Additionally we have one study to determine the effects of growth hormone therapy – which highlights the fact that this is not a rigidly linear process.
The literature review on 18p- has been available for some time on the Registry website. A clinical assessment of 10 individuals with 18p- was performed and published in 2002. Molecular characterization and compilation of medical records is ongoing.
The literature review of tetrasomy 18p has been on the Registry site for several years. An in-depth clinical assessment of 43 individuals with tetrasomy 18p was published in 2010. An additional manuscript on the neuropsychological finding will be submitted for publication soon.

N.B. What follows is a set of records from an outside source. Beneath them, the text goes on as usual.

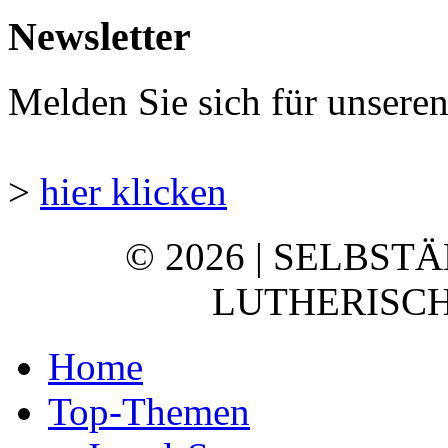
Newsletter
Melden Sie sich für unsere
>
hier klicken
© 2026 | SELBST
LUTHERISCH
Home
Top-Themen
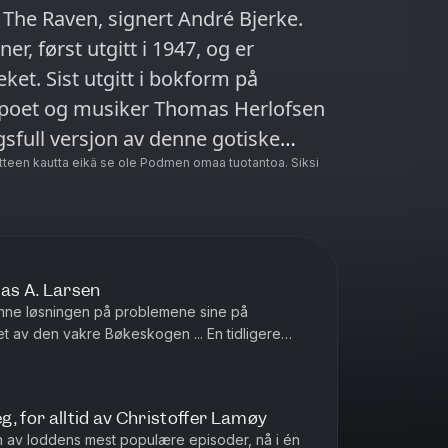
 The Raven, signert André Bjerke.
, først utgitt i 1947, og er
eket. Sist utgitt i bokform på
gsfull versjon av denne gotiske
teen kautta eikä se ole Podmen omaa tuotantoa. Siksi
nas A. Larsen
inne løsningen på problemene sine på
v den vakre Bøkeskogen ... En tidligere
 «Gratistjeneste», som er p...
, for alltid av Christoffer Lamøy
en av loddens mest populære episoder, nå i én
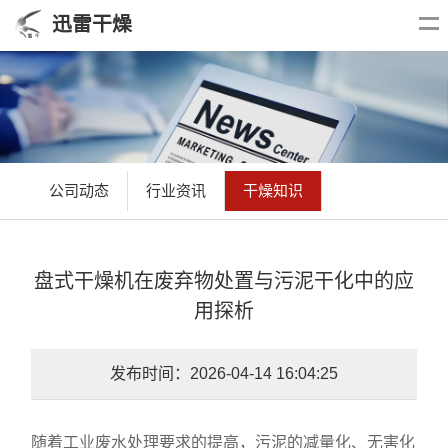
迅雷干燥
公司动态
行业资讯
干燥知识
盘式干燥机在废弃物处置与污泥干化中的应
用探析
发布时间：2026-04-14 16:04:25
随着工业废水处理要求的提高，污泥的减量化、无害化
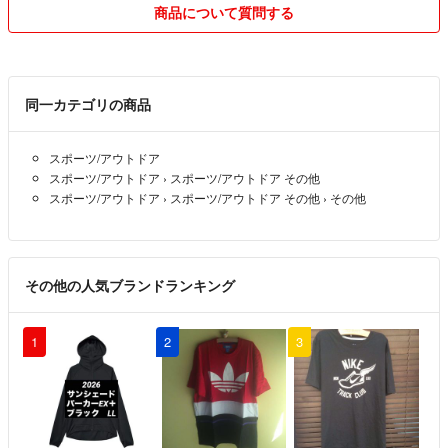
れませんが、できるだけ早めに返信します。翌日になってしまった場合
商品について質問する
は、そっとして頂けると嬉しいです。
商品は、雑貨品ならプチプチ・新聞紙など配送時に壊れないように気を
使います。
同一カテゴリの商品
ケースのある物や、硬い物（道具箱みたいなもの）はプチプチで軽く巻
いただけの簡単な梱包になります。
スポーツ/アウトドア
洋服関係は、透明のビニールに入れた後、紙袋、段ボールにて配送いた
スポーツ/アウトドア
›
スポーツ/アウトドア その他
します。
スポーツ/アウトドア
›
スポーツ/アウトドア その他
›
その他
配送は、土日祝の仕事のお休みの日にさせていただきます。
ペットなし、煙草もすいませんので臭いもないと思います。
その他の人気ブランドランキング
値引きに関しては、良心的な価格設定を考えていますので値引きは致し
ておりません。
1
2
3
プロフィールを最後までお読みいただきありがとうございます。
丁寧な対応をさせていただきますので、どうぞよろしくお願いいたしま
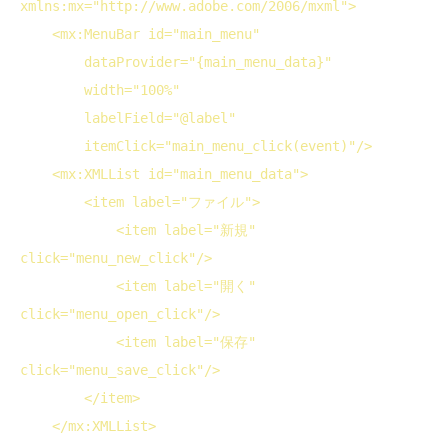
xmlns:mx
="http://www.adobe.com/2006/mxml">
<
mx:MenuBar
id
="main_menu"
dataProvider
="{main_menu_data}"
width
="100%"
labelField
="@label"
itemClick
="main_menu_click(event)"/>
<
mx:XMLList
id
="main_menu_data">
<
item
label
="ファイル">
<
item
label
="新規" 
click
="menu_new_click"/>
<
item
label
="開く" 
click
="menu_open_click"/>
<
item
label
="保存" 
click
="menu_save_click"/>
</
item
>
</
mx:XMLList
>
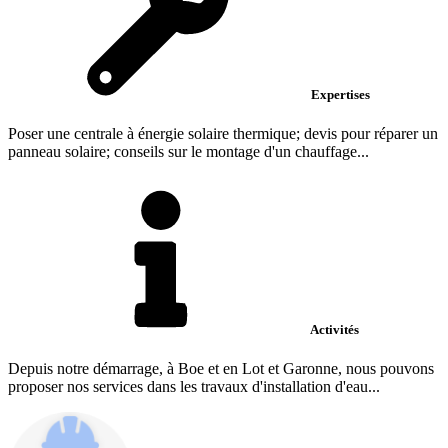
Expertises
Poser une centrale à énergie solaire thermique; devis pour réparer un
panneau solaire; conseils sur le montage d'un chauffage...
Activités
Depuis notre démarrage, à Boe et en Lot et Garonne, nous pouvons
proposer nos services dans les travaux d'installation d'eau...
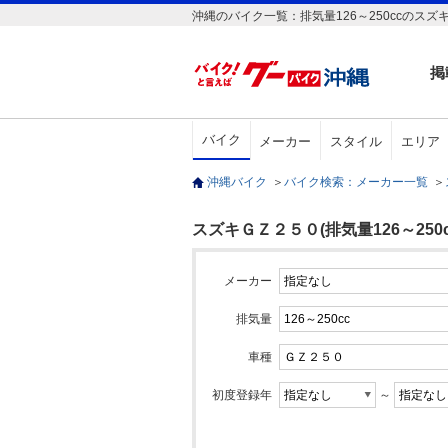
沖縄のバイク一覧：排気量126～250ccのス
掲
バイク
メーカー
スタイル
エリア
沖縄バイク
＞
バイク検索：メーカー一覧
＞
スズキＧＺ２５０(排気量126～250c
メーカー
排気量
車種
初度登録年
～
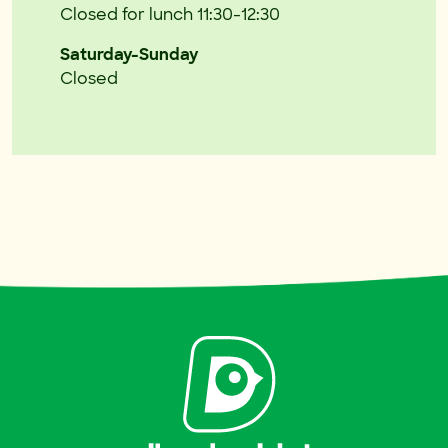
Closed for lunch 11:30-12:30
Saturday-Sunday
Closed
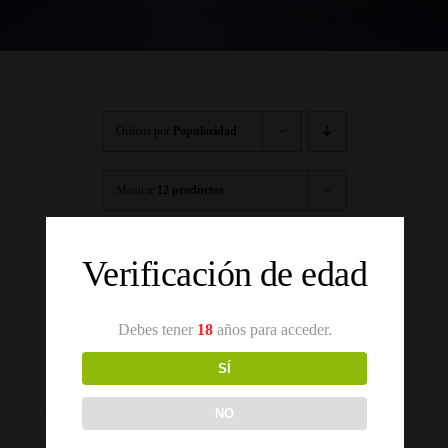
Ordena por
Popularidad
Mostrar
12 productos
Verificación de edad
Debes tener
18
años para acceder.
Peñafalcón 14 años
SÍ
281.75
€
NO
Añadir al carrito
Detalles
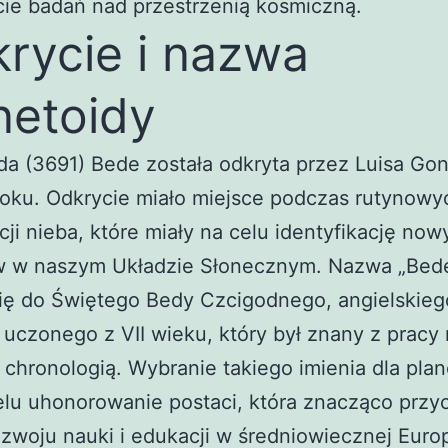
ie badań nad przestrzenią kosmiczną.
rycie i nazwa
netoidy
da (3691) Bede została odkryta przez Luisa Go
roku. Odkrycie miało miejsce podczas rutynowy
ji nieba, które miały na celu identyfikację now
w w naszym Układzie Słonecznym. Nazwa „Bed
się do Świętego Bedy Czcigodnego, angielskieg
 uczonego z VII wieku, który był znany z pracy
 i chronologią. Wybranie takiego imienia dla pla
lu uhonorowanie postaci, która znacząco przyc
ozwoju nauki i edukacji w średniowiecznej Europ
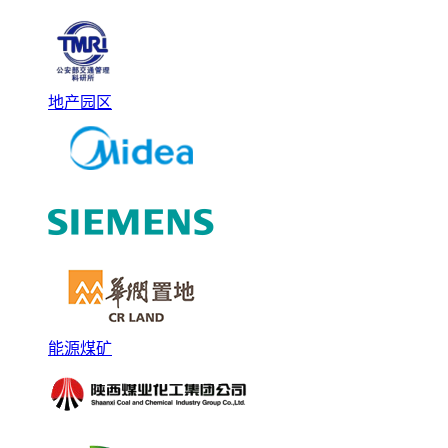
地产园区
能源煤矿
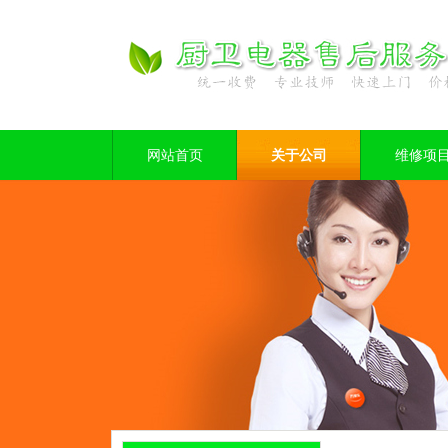
网站首页
关于公司
维修项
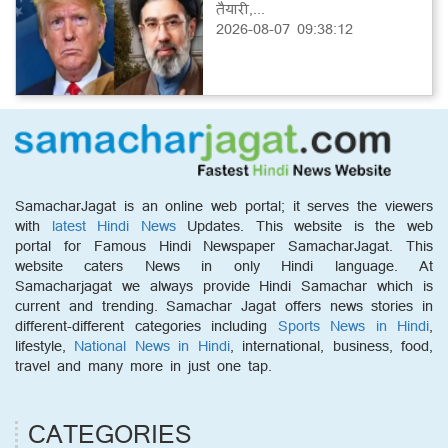
तैयारी,...
2026-08-07 09:38:12
SamacharJagat is an online web portal; it serves the viewers
with
latest Hindi News
Updates. This website is the web
portal for Famous Hindi Newspaper SamacharJagat. This
website caters News in only Hindi language. At
Samacharjagat we always provide Hindi Samachar which is
current and trending. Samachar Jagat offers news stories in
different-different categories including
Sports News in Hindi
,
lifestyle,
National News in Hindi
, international, business, food,
travel and many more in just one tap.
CATEGORIES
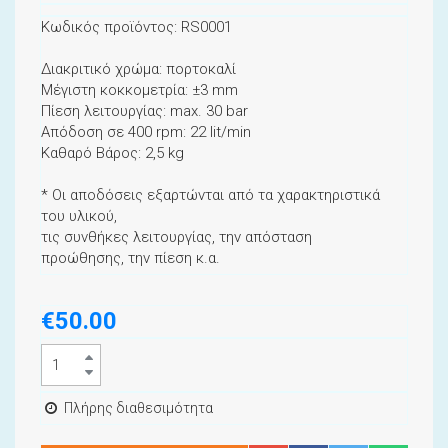
Κωδικός προϊόντος: RS0001
Διακριτικό χρώμα: πορτοκαλί
Μέγιστη κοκκομετρία: ±3 mm
Πίεση λειτουργίας: max. 30 bar
Απόδοση σε 400 rpm: 22 lit/min
Καθαρό Βάρος: 2,5 kg
* Οι αποδόσεις εξαρτώνται από τα χαρακτηριστικά
του υλικού,
τις συνθήκες λειτουργίας, την απόσταση
προώθησης, την πίεση κ.α.
€50.00
Πλήρης διαθεσιμότητα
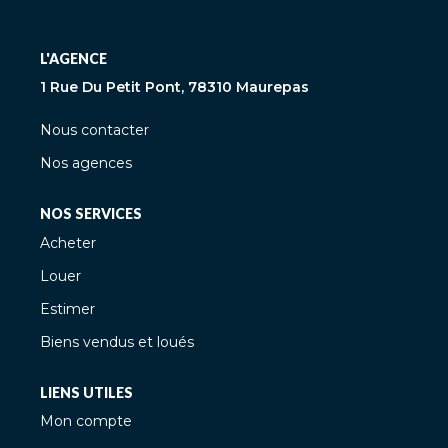
L'AGENCE
1 Rue Du Petit Pont, 78310 Maurepas
Nous contacter
Nos agences
NOS SERVICES
Acheter
Louer
Estimer
Biens vendus et loués
LIENS UTILES
Mon compte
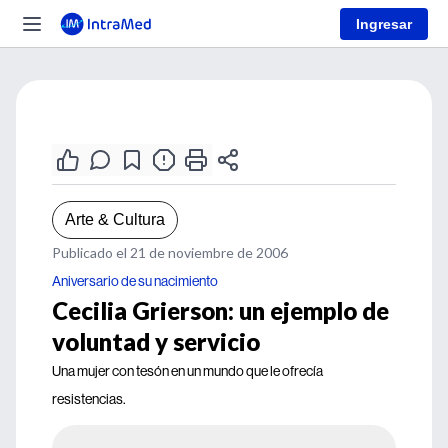
Ingresar
Arte & Cultura
Publicado el 21 de noviembre de 2006
Aniversario de su nacimiento
Cecilia Grierson: un ejemplo de
voluntad y servicio
Una mujer con tesón en un mundo que le ofrecía
resistencias.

A literature review of Ring 18 has been on the Registry website for many years. Because almost all individuals with Ring 18 have a deletion of both the p arm and q arm, they have characteristics of both conditions. The literature review did not detect any features that were new or novel to those with Ring 18 compared to 18q- and 18p-. A report of the molecular characterization of 20 individuals with Ring 18 is being finalized for publication.
Trisomy 18 is unlike the other chromosome 18 conditions in two ways. First, it is not rare and second the affected children are very medically fragile and have a shortened life expectancy. This means that research on trisomy 18 has the most potential for making dramatic improvements. However, research to this point has not progressed beyond the literature review.